After discovering repeated labor violations at Massachusetts work sites, Governor Deval Patrick’s administration wants to strengthen enforcement against companies that use temporary agencies or outside contractors that flout tax and wage laws.
The state Office of Labor and Workforce Development is considering legislative changes and other remedies to hold companies liable in cases where their contractors are found to be underpaying employees or breaking other wage laws.
The changes would also improve the government’s ability to punish out-of-state firms that flee Massachusetts to evade enforcement.
Currently, state law only allows investigators to charge the direct employers with labor violations in most circumstances.
The administration’s effort follows a Boston Globe report on labor violations associated with an $18 million renovation of the Boston Marriott Copley Place.
State investigators found that 15 companies violated wage and tax laws while working on the project. The violations included the underpayment of workers from a Philadelphia drug rehabilitation ministry who received just $4 an hour to move furniture — half the state’s minimum wage.
While the 15 subcontractors were ordered to pay back taxes and take other remedial measures, neither the hotel’s owner, Host Hotels & Resorts Inc., nor the general contractor on the renovation, Baystate Services Inc., faced charges.
Lawyers for Baystate Services and Host Hotels have said their executives did not know of the labor violations until state investigators began interviewing the Philadelphia workers at the Marriott last winter. Host and Baystate have since committed to step up efforts to ensure compliance with state laws by their subcontractors.
Company executives declined to comment on the enforcement changes being considered by the state.
Joanne Goldstein, state labor secretary, said the Marriott case is one of many in which investigators had little recourse against the companies that funded and managed the work. She said holding such companies accountable will help remedy violations that hurt workers and taxpayers and make it more difficult for legitimate businesses to compete.
“This is a problem we are seeing in a range of industries, not just in traditional construction or on renovations like the Marriott,” said Goldstein, whose office oversees a special task force on the underground economy.
Goldstein said the task force is reviewing current wage and labor laws and will consider potential recommendations and remedies.
Other states have already toughened their laws.
In California, companies are now required to have their contractors certify they can afford to pay their employees proper wages and buy workers’ compensation insurance.
Illinois approved a law imposing joint liability on companies and contractors for underpaying employees or illegally charging them excessive fees for transportation or cashing checks.
In recent years, Massachusetts investigators found widespread violations of labor and tax laws on sites owned or managed by large national companies.
In many cases, however, the companies were never charged with wrongdoing.
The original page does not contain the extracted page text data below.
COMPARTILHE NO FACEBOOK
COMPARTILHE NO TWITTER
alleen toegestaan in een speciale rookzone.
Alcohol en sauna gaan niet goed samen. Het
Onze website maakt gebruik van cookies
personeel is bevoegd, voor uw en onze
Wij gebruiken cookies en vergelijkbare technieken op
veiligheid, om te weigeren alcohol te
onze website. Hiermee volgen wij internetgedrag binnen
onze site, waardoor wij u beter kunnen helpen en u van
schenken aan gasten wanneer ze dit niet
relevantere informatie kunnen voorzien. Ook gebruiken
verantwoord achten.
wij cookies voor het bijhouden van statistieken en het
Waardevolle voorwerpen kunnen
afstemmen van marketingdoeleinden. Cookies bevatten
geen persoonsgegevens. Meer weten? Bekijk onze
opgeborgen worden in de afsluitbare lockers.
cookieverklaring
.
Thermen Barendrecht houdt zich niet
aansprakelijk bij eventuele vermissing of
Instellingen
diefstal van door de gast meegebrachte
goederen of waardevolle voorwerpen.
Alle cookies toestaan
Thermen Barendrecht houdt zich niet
Among the cases:
■In 2010, temporary agency Labor Solutions Inc. was ordered to pay $500,000 in restitution for failing to pay minimum wage and overtime to employees at several Worcester area manufacturing plants. The manufacturing companies themselves were not charged.
■ In 2009, five contractors working under US apartment builder AvalonBay Communities Inc. were ordered to pay more than $50,000 in fines for tax and wage violations associated with its Massachusetts projects. AvalonBay was not charged.
State Senator Daniel Wolf, chairman of the Legislature’s Joint Committee on Labor and Workforce Development, said the recent investigation into the work at Marriott Copley Place shows that state law needs to be stronger.
“It’s a sad situation,” Wolf, a Democrat from Harwich, said of the violations at the hotel. “We’re at a time economically where a lot of people need work and are in vulnerable positions, and this is taking advantage of those people. We need to look at legislative solutions to make that behavior less likely to happen.”
In the Marriott renovation, the furniture movers were affiliated with a ministry called Victory Outreach and were hired by a Southern California firm called Installations Plus.
The men from the church, many of whom were recovering from drug addictions and other problems, said they worked 12 hours a day, six days a week, and were paid $200 a week in cash, about half the state’s minimum wage.
The owner of Installations Plus, George A. Herrera, cut off communication with investigators and was not charged with wrongdoing.
Meanwhile, Victory Outreach told investigators it did not have any money to pay the men and also was not charged.
Following an investigation by Attorney General Martha Coakley, general contractor Baystate Services volunteered to pay 37 men from the ministry a total of $31,000 in back wages. The company did not admit any wrongdoing.